3. Cost Predictability

Each node has a cost estimate. Sum the path = total cost.

"How much will this workflow cost?" You can answer that before it runs.

4. Testing

Workflows are testable. You can:

  • Unit test individual nodes
  • Integration test paths
  • Mock external dependencies
  • Verify behavior under failure conditions

Try testing "AI that does whatever it wants." Much harder.

5. Iteration

Want to add a step? Add a node. Want to change the order? Edit the edges. The workflow is explicit, so changes are explicit.

Handling Dynamic Behavior

"But I need the AI to decide what to do based on context!"
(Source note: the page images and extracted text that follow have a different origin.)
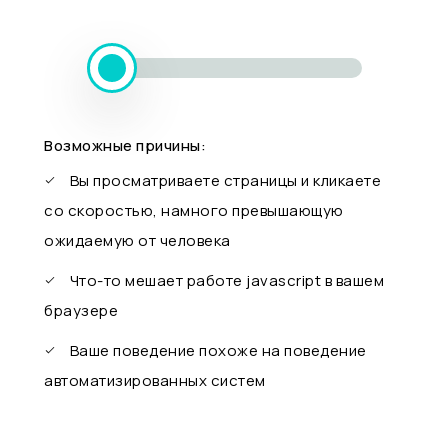
Возможные причины:
Вы просматриваете страницы и кликаете
со скоростью, намного превышающую
ожидаемую от человека
Что-то мешает работе javascript в вашем
браузере
Ваше поведение похоже на поведение
автоматизированных систем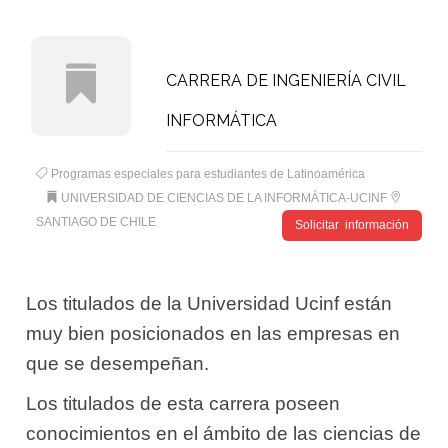
CARRERA DE INGENIERÍA CIVIL
INFORMÁTICA
Programas especiales para estudiantes de Latinoamérica
UNIVERSIDAD DE CIENCIAS DE LA INFORMÁTICA-UCINF
SANTIAGO DE CHILE
Solicitar información
Los titulados de la Universidad Ucinf están
muy bien posicionados en las empresas en
que se desempeñan.
Los titulados de esta carrera poseen
conocimientos en el ámbito de las ciencias de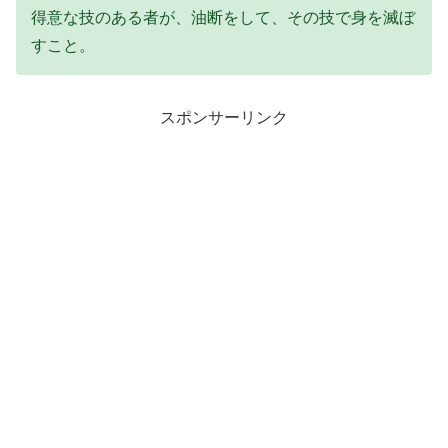
得意な技のある者が、油断をして、その技で身を滅ぼ
すこと。
スポンサーリンク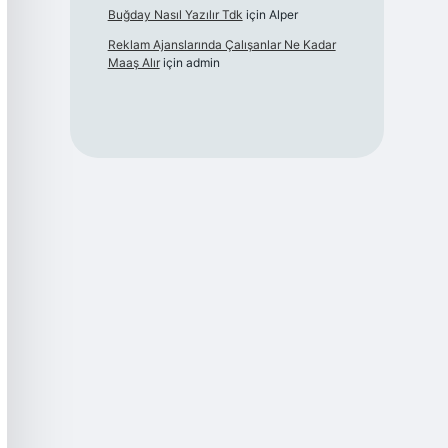
Buğday Nasıl Yazılır Tdk
için
Alper
Reklam Ajanslarında Çalışanlar Ne Kadar
Maaş Alır
için
admin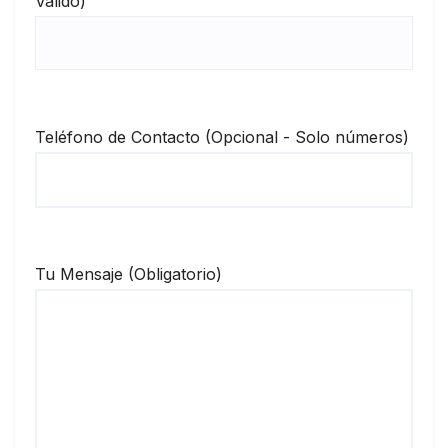
Válido)
Teléfono de Contacto (Opcional - Solo números)
Tu Mensaje (Obligatorio)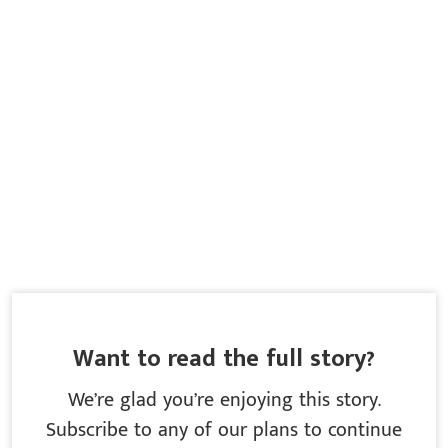
Want to read the full story?
We’re glad you’re enjoying this story.
Subscribe to any of our plans to continue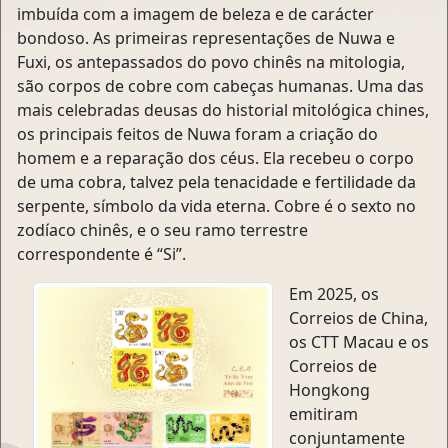
imbuída com a imagem de beleza e de carácter
bondoso. As primeiras representações de Nuwa e
Fuxi, os antepassados do povo chinês na mitologia,
são corpos de cobre com cabeças humanas. Uma das
mais celebradas deusas do historial mitológica chines,
os principais feitos de Nuwa foram a criação do
homem e a reparação dos céus. Ela recebeu o corpo
de uma cobra, talvez pela tenacidade e fertilidade da
serpente, símbolo da vida eterna. Cobre é o sexto no
zodíaco chinês, e o seu ramo terrestre
correspondente é “Si”.
Em 2025, os
Correios de China,
os CTT Macau e os
Correios de
Hongkong
emitiram
conjuntamente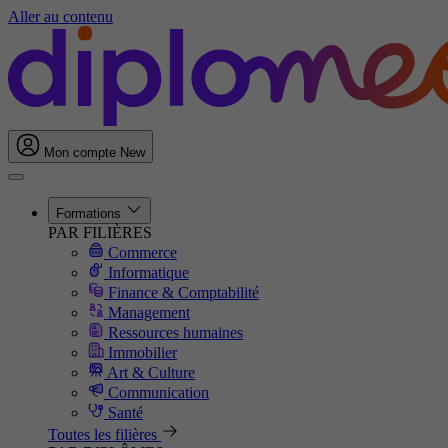
Aller au contenu
Mon compte
New
Formations
PAR FILIÈRES
Commerce
Informatique
Finance & Comptabilité
Management
Ressources humaines
Immobilier
Art & Culture
Communication
Santé
Toutes les filières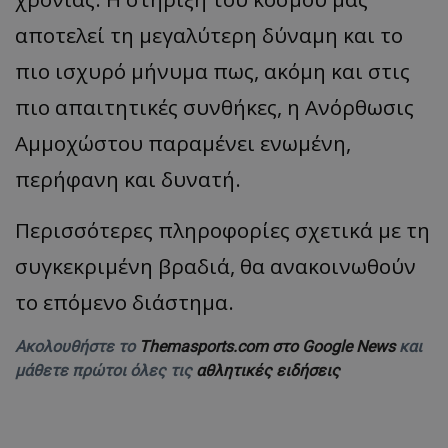
αποτελεί τη μεγαλύτερη δύναμη και το
πιο ισχυρό μήνυμα πως, ακόμη και στις
πιο απαιτητικές συνθήκες, η Ανόρθωσις
Αμμοχώστου παραμένει ενωμένη,
περήφανη και δυνατή.
Περισσότερες πληροφορίες σχετικά με τη
συγκεκριμένη βραδιά, θα ανακοινωθούν
το επόμενο διάστημα.
Ακολουθήστε το
Themasports.com στο Google News
και
μάθετε πρώτοι όλες τις
αθλητικές ειδήσεις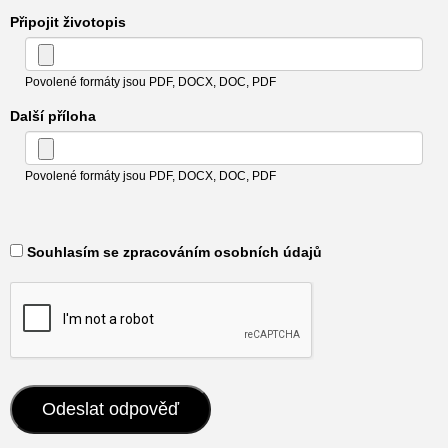
Připojit životopis
Povolené formáty jsou PDF, DOCX, DOC, PDF
Další příloha
Povolené formáty jsou PDF, DOCX, DOC, PDF
​ Souhlasím se zpracováním osobních údajů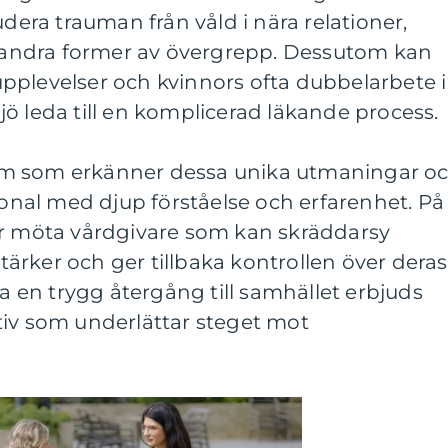
udera trauman från våld i nära relationer,
er andra former av övergrepp. Dessutom kan
pplevelser och kvinnors ofta dubbelarbete i
ö leda till en komplicerad läkande process.
m som erkänner dessa unika utmaningar o
rsonal med djup förståelse och erfarenhet. På
or möta vårdgivare som kan skräddarsy
rker och ger tillbaka kontrollen över deras
ra en trygg återgång till samhället erbjuds
tiv som underlättar steget mot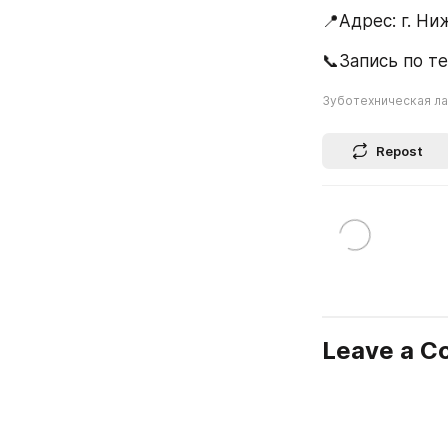
📍Адрес: г. Ни
📞Запись по те
Зуботехническая ла
Repost
Leave a 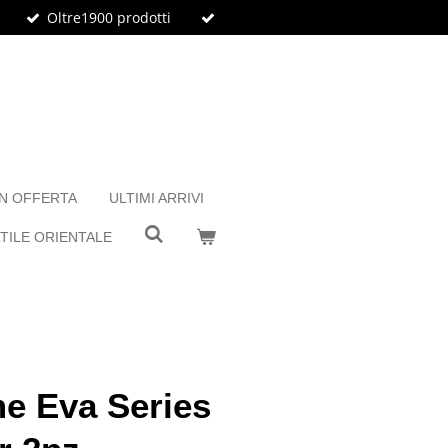
Oltre1900 prodotti
IN OFFERTA
ULTIMI ARRIVI
TILE ORIENTALE
e Eva Series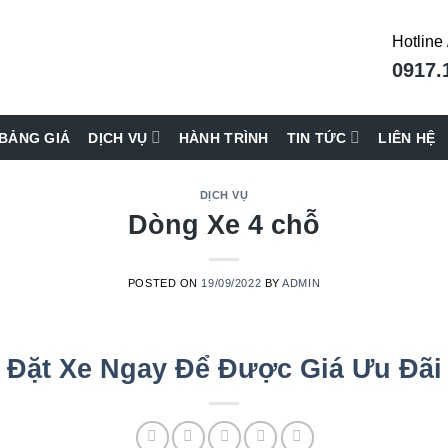
Hotline 
0917.
BẢNG GIÁ
DỊCH VỤ
HÀNH TRÌNH
TIN TỨC
LIÊN HỆ
DỊCH VỤ
Dòng Xe 4 chỗ
POSTED ON
19/09/2022
BY
ADMIN
Đặt Xe Ngay Để Được Giá Ưu Đãi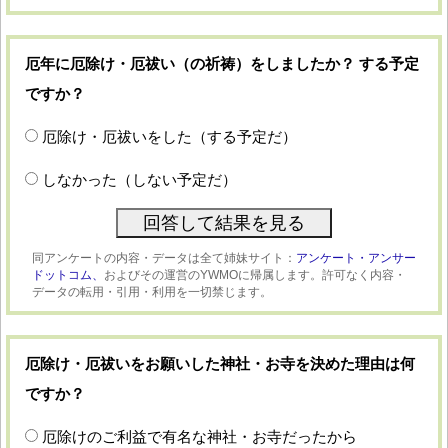
厄年に厄除け・厄祓い（の祈祷）をしましたか？ する予定
ですか？
厄除け・厄祓いをした（する予定だ）
しなかった（しない予定だ）
同アンケートの内容・データは全て姉妹サイト：
アンケート・アンサー
ドットコム、
およびその運営のYWMOに帰属します。許可なく内容・
データの転用・引用・利用を一切禁じます。
厄除け・厄祓いをお願いした神社・お寺を決めた理由は何
ですか？
厄除けのご利益で有名な神社・お寺だったから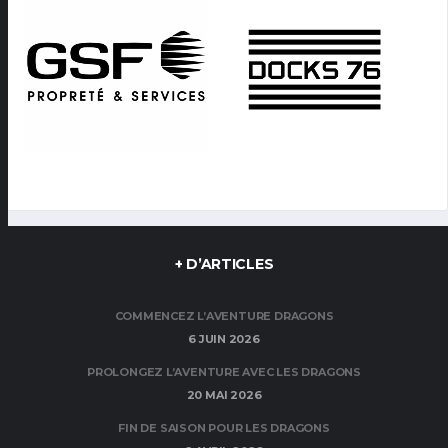
+ D’ARTICLES
COMMENCEZ L’AVENTURE DRAGONS
6 JUIN 2026
PROLONGEZ L’AVENTURE AVEC LES DRAGONS
20 MAI 2026
FIN DE SAISON POUR LES DRAGONS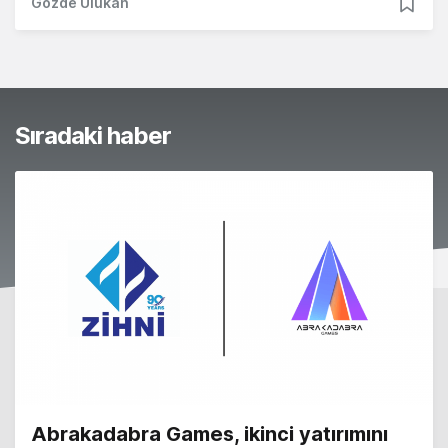
Gözde Ulukan
Sıradaki haber
Abrakadabra Games, ikinci yatırımını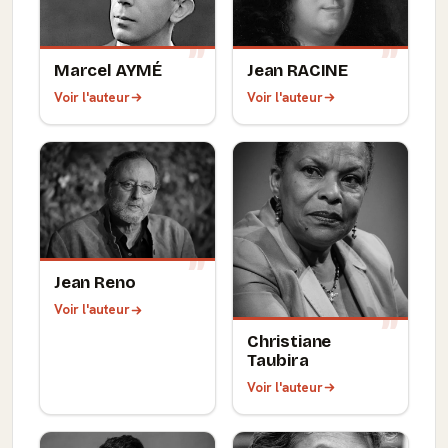
Marcel AYMÉ
Jean RACINE
Voir l'auteur
Voir l'auteur
Jean Reno
Voir l'auteur
Christiane
Taubira
Voir l'auteur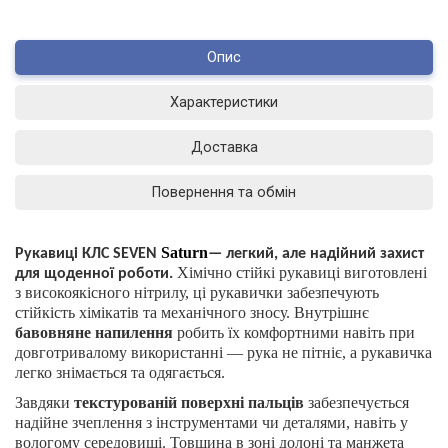
Опис
Характеристики
Доставка
Повернення та обмін
Saturn
Рукавиці КЛС SEVEN
— легкий, але надійний захист
Хімічно стійкі рукавиці виготовлені
для щоденної роботи.
з високоякісного нітрилу, ці рукавички забезпечують
стійкість хімікатів та механічного зносу. Внутрішнє
бавовняне напилення
робить їх комфортними навіть при
довготривалому використанні — рука не пітніє, а рукавичка
легко знімається та одягається.
Завдяки
текстурованій поверхні пальців
забезпечується
надійне зчеплення з інструментами чи деталями, навіть у
вологому середовищі. Товщина в зоні долоні та манжета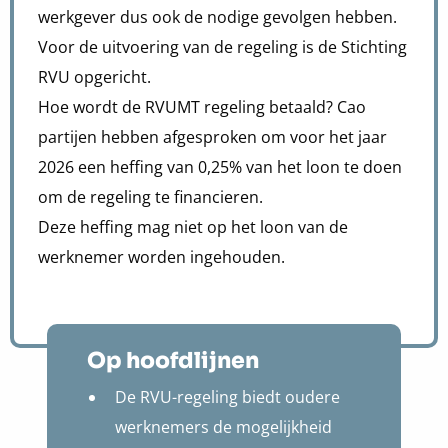
werkgever dus ook de nodige gevolgen hebben.
Voor de uitvoering van de regeling is de Stichting
RVU opgericht.
Hoe wordt de RVUMT regeling betaald? Cao
partijen hebben afgesproken om voor het jaar
2026 een heffing van 0,25% van het loon te doen
om de regeling te financieren.
Deze heffing mag niet op het loon van de
werknemer worden ingehouden.
Op hoofdlijnen
De RVU-regeling biedt oudere
werknemers de mogelijkheid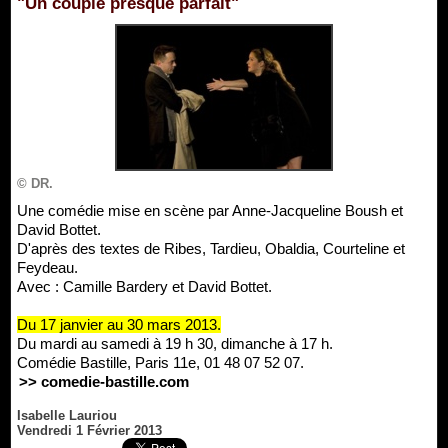
"Un couple presque parfait"
© DR.
Une comédie mise en scène par Anne-Jacqueline Boush et
David Bottet.
D'après des textes de Ribes, Tardieu, Obaldia, Courteline et
Feydeau.
Avec : Camille Bardery et David Bottet.
Du 17 janvier au 30 mars 2013.
Du mardi au samedi à 19 h 30, dimanche à 17 h.
Comédie Bastille, Paris 11e, 01 48 07 52 07.
>> comedie-bastille.com
Isabelle Lauriou
Vendredi 1 Février 2013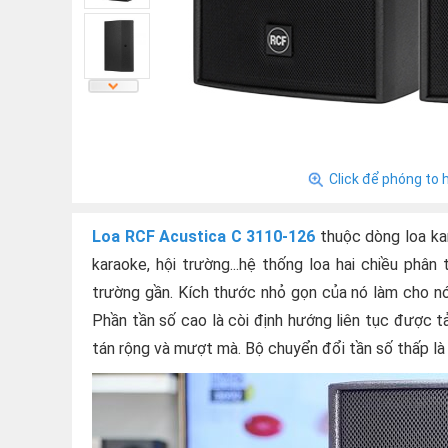
Click để phóng to 
Loa RCF Acustica C 3110-126
thuộc dòng loa kar
karaoke, hội trường...hệ thống loa hai chiều phân
trường gần. Kích thước nhỏ gọn của nó làm cho nó
Phần tần số cao là còi định hướng liên tục được tả
tán rộng và mượt mà. Bộ chuyển đổi tần số thấp là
You can. The workflow supports it.

Router nodes: LLM decides which path to take, but paths are predefined.

[Analyze Request]
    ↓
[LLM Router: What type?]
    ├─→ Simple → [Quick Answer Flow]
    ├─→ Complex → [Research Flow]
    └─→ Unclear → [Clarification Flow]

The AI picks the path. But the paths exist in advance.

Tool-calling loops: AI can call tools, but with limits.

[LLM with Tools] (max 5 iterations)
    ↓
If tools called → execute tools → back to LLM
If no tools called → continue to next node

The AI has freedom within the node. The workflow limits how much freedom.

Cycles with Safety

Sometimes you need loops. ReAct patterns. Clarification flows. Refinement loops.

The key: bounded cycles.

[Ask Clarifying Question]
    ↓
[User Responds]
    ↓
[Check if Sufficient]
    ├─→ Yes → [Continue to Action]
    └─→ No → back to [Ask Clarifying Question]
         ↓
         (max 3 iterations)

Unbounded loops are dangerous. Bounded loops are fine.

My limits:

  • Max 25 total node visits per execution
  • Max 10 visits per individual node
  • 5-minute timeout
  • Token budget ceiling

Hit a limit? Execution stops gracefully. Better than running forever.

The Workflow as Documentation

A side benefit: the workflow is self-documenting.

New engineer joins the team. "How does order processing work?"

Here's the workflow graph. These are the steps. These are the decision points. These are the error handlers.

No digging through code. No tribal knowledge. The workflow is the truth.

When to Break the Rules

Fully autonomous agents have their place:

  • Research tasks with unknown scope
  • Creative exploration
  • One-off analysis

For these, let the AI roam. But scope it tightly, set hard limits, and don't put it in production without guardrails.

For anything customers depend on? Deterministic workflows.


"Move fast and break things" doesn't apply to production AI systems. Deterministic workflows let you move fast without breaking things. The AI provides intelligence. The workflow provides reliability.